Jadzia opened the door to the lab.

Sisko concentrated on the Orb just as he would with an Orb of the Prophets.

Red light began to glow within the lab.

“It doesn't look any different,” Jadzia said.

O'Brien showed her his tricorder. “But look at the chronometric flux. We're at six years. We've got a link just like when we were in the wormhole.”

Sisko nodded. Bashir guided a stumbling Quark to the open door.

Inside the lab, the Ferengi began to swerve left and right like Morn after a party, then fell to one side and was gone before he could hit the floor.

Odo guided himself to the door next. The changeling from the past appeared to have difficulty holding his shape, and when present Odo released him, he seemed to pour into the lab, then disappeared just as Quark had.

“Garak,” Sisko said.

Garak also escorted himself to the door, then politely shook hands with himself.

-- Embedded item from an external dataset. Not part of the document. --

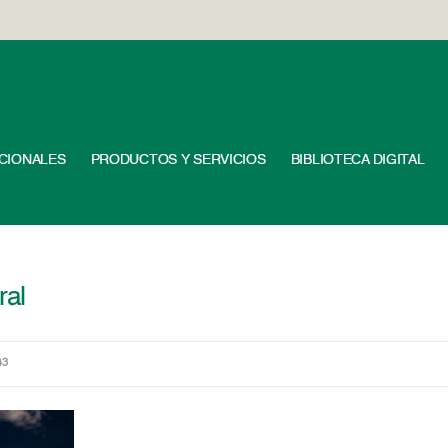
UCIONALES
PRODUCTOS Y SERVICIOS
BIBLIOTECA DIGITAL
ral
43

Sisko saw a sudden furtive movement between the two.

“Stop!” Sisko ordered.

The past Garak looked back at Sisko, then ran into the room to vanish like smoke.

“Garak!” Sisko said, furious. “You passed him something! What was it?”

Garak's usual pleasant expression became deadly serious. “A small memory rod with Gul Dukat's personal codes. For switching off the station's self-destruct sequence. Did you remember to shut it off, Captain Sisko?”

Sisko hesitated, as if waiting for some part of the present to change as a result of Garak's unwise decision.

“But Garak,” Bashir said, “what about the inhibitor I gave him? He won't remember how to use the codes. Or even if he should.”

But Garak only smiled. “As expert as you are in the field of memory

control, Doctor, rest assured that there are those whose techniques are even more advanced. In fact, I am quite sure that should your inhibitors not function as you had planned, I can be counted on to take one that will do the job required. After the self-destruct is terminated, of course.”

“And did you take the inhibitor?” Sisko asked.

Garak smiled. “Really, Captain, I can't remember.”

Sisko shifted the Orb in his arms. “Time to call it—”

“Look out!” Odo shouted.

But the warning was too late.

As one, the two Cardassian soldiers jumped away from their guards and barreled past Odo and O'Brien and Jadzia, diving through the open door to the lab to make their escape.

But they didn't vanish as quickly as the first three had.

Their bodies hung in midair for a moment, becoming more transparent, then finally settled through the deck at the far end of the lab where they disappeared from view.

O'Brien moaned. “The field was collapsing.”

“Then they wouldn't have been able to punch through on the other side,” Jadzia said. “They'd just . . . merge with the . . .”

O'Brien stared into the lab. “And the trajectory they were on . . . with the station's rotation . . .” His shoulders sagged. “Well, at least we know where they ended up, poor devils,” O'Brien said. “That makes it full circle.”

Bashir nodded. “Then everything's back where it belongs.”

The Orb suddenly felt very heavy in Sisko's arms.

“Almost,” he said.

Because there was still one last mystery to solve.